A more recent protest, this 2020 photo by Carlos Mariel called Fundamento was a protest of the killing of George Floyd, showing the flag symbolically tying and immobilizing a black man.

The flag has also been used in art.  This 1950s painting by Raoul Pene DuBois is called Male Nude with American Flag.

In this 1970 dance piece by Yvonne Ranier called Trio A, nude dancers have flags draped down their front, but are exposed in back.

This 1983 art photo by David Lebe is called Stars and Stripes.

And the flag even appears in gay porn.  Remember Rule 34: if it exists, there is porn about it.

But, primarily, displaying the flag is a statement of pride and love of country, like this flag-waving guy at the Woodstock 99 festival ...

and this guy by the Golden Gate bridge ...

and these beachgoers ...

and this rider in the 2015 Fremont Solstice Parade.

On a different note, earlier this year, this guy was caught on a security camera stealing a flag from a house in Ormond Beach, Florida.  It made the news because the thief was naked.

We end with this photo.  It's not just a butt, it's an American butt.

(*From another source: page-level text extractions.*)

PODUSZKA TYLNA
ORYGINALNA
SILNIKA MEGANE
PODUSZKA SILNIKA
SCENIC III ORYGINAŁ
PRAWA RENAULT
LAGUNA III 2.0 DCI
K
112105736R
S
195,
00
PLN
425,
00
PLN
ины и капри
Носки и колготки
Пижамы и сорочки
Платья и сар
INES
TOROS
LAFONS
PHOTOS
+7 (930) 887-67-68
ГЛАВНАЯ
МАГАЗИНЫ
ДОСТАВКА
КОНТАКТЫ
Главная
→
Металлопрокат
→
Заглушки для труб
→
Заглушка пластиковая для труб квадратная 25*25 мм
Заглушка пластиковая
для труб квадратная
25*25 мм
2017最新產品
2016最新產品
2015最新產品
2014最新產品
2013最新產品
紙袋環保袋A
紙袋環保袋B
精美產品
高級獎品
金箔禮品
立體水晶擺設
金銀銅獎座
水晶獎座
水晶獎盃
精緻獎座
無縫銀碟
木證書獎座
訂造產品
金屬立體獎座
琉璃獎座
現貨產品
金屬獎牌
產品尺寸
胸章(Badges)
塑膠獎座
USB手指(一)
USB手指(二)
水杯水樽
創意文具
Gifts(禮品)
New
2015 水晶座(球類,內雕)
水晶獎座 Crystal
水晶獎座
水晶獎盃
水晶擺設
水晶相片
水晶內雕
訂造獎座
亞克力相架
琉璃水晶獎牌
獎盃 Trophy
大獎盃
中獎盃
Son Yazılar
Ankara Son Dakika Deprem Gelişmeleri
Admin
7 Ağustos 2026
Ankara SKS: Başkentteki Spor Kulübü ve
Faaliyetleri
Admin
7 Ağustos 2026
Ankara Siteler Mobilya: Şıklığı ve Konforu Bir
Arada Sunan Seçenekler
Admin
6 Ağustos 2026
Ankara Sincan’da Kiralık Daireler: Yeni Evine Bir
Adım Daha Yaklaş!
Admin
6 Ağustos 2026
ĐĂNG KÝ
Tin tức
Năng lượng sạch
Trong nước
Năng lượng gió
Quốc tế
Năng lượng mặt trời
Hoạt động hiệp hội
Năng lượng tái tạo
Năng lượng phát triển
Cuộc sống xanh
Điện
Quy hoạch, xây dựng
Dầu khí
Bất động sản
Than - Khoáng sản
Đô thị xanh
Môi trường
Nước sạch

Happy 4th of July to all of you!

9 comments:

Big Dude said...

Happy 4th to one and all.

Anonymous said...

Great post, thank you. Happy and safe 4th to all, especially your pets. Paul

UtahJock said...

Happy Independence day to all. Note that the flag in the porn clip is incorrectly installed.

SickoRicko said...

Great post, thanks.

Anonymous said...

Independence clothes off party for naked men with nasty intentions

jimboylan2 said...

Why is the 2015 Fremont Solstice Parade labeled Ianto Jones 2006?

Hot Naked Daddies said...

Happy 4th july, sorry, i'm late, hope you have nice holidays. We can't pose like that with flag, we'll be in troubles, dead serious

Unashamed Male said...

All of this user's photos have the watermark IantoJones2006, regardless of when they were taken. The photo was from a photo album called "Fremont Solstice Festival 2015."

Anonymous said...

It has a whole motif in the cape genre. Mostly Golden Age stuff where the antagonists are, well, Nazis. Besides Captain America and the Falcon, DC had the Star-Spangled Kid and Stripesy, and they acquired Uncle Sam from Quality Comics.

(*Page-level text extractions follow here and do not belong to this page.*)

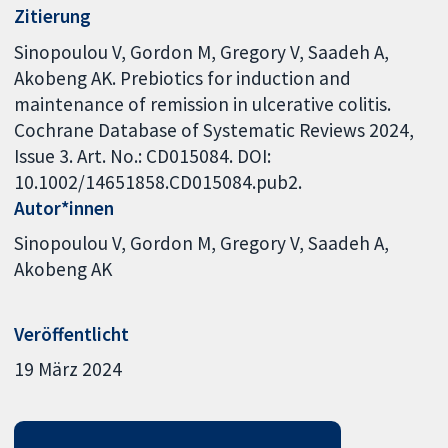
Zitierung
Sinopoulou V, Gordon M, Gregory V, Saadeh A,
Akobeng AK. Prebiotics for induction and
maintenance of remission in ulcerative colitis.
Cochrane Database of Systematic Reviews 2024,
Issue 3. Art. No.: CD015084. DOI:
10.1002/14651858.CD015084.pub2.
Autor*innen
Sinopoulou V
Gordon M
Gregory V
Saadeh A
Akobeng AK
Veröffentlicht
19 März 2024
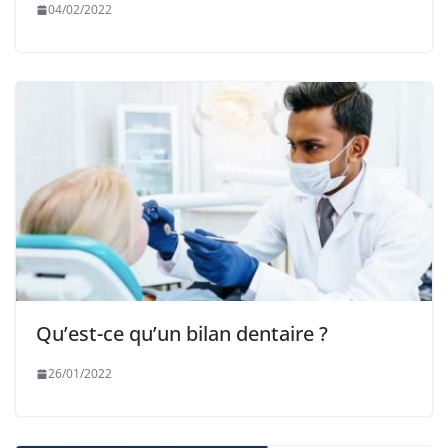
04/02/2022
Qu’est-ce qu’un bilan dentaire ?
26/01/2022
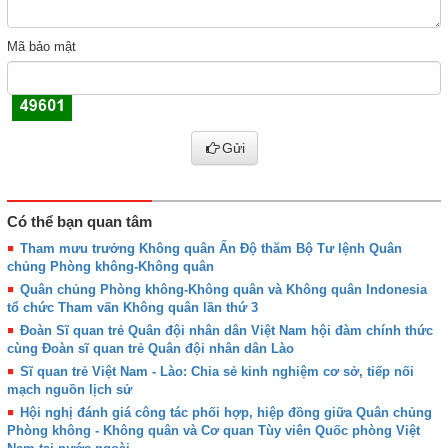
Mã bảo mật
Gửi
Có thể bạn quan tâm
Tham mưu trưởng Không quân Ấn Độ thăm Bộ Tư lệnh Quân
chủng Phòng không-Không quân
Quân chủng Phòng không-Không quân và Không quân Indonesia
tổ chức Tham vấn Không quân lần thứ 3
Đoàn Sĩ quan trẻ Quân đội nhân dân Việt Nam hội đàm chính thức
cùng Đoàn sĩ quan trẻ Quân đội nhân dân Lào
Sĩ quan trẻ Việt Nam - Lào: Chia sẻ kinh nghiệm cơ sở, tiếp nối
mạch nguồn lịch sử
Hội nghị đánh giá công tác phối hợp, hiệp đồng giữa Quân chủng
Phòng không - Không quân và Cơ quan Tùy viên Quốc phòng Việt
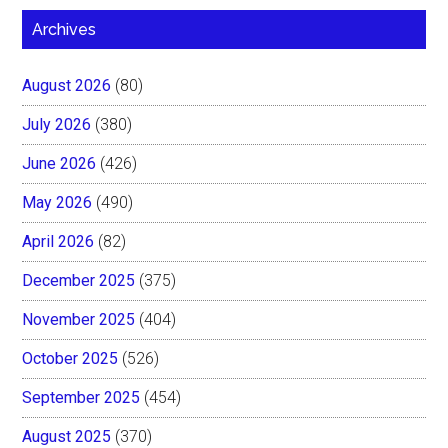
Archives
August 2026
(80)
July 2026
(380)
June 2026
(426)
May 2026
(490)
April 2026
(82)
December 2025
(375)
November 2025
(404)
October 2025
(526)
September 2025
(454)
August 2025
(370)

By the 80s, it was seen as corny. (And these days, someone on YouTube would bitch that his chosen ideology is for some reason the bad guy.) So, DC created villainous versions like Deathstroke (similar origin to Captain America, became a mercenary after Vietnamization, now embodies failure, making him a perfect antithesis for a perfectionist like Dick Grayson, but they only recently fought for the first time in a decade) and the Force of July (They're not actually villains. Just...very dumb.)

I also love how Deathstroke and the Force of July are villains for opposite reasons, and both harass one of the Dynamic Duo. Deathstroke is a hardened cynic who does admittedly love his children (even if he's somehow an even worse dad than Batman) and hopes his son will find happiness with his nemesis, but is drawn to conflict due to indoctrination and may or may not care just how horrible his employers are. The Force of July are naïve and easily manipulated: Of course Batman's evil because the media say he's good.

These days, I think the patriotic genre of superheroes are mostly found in Nazi victory timelines.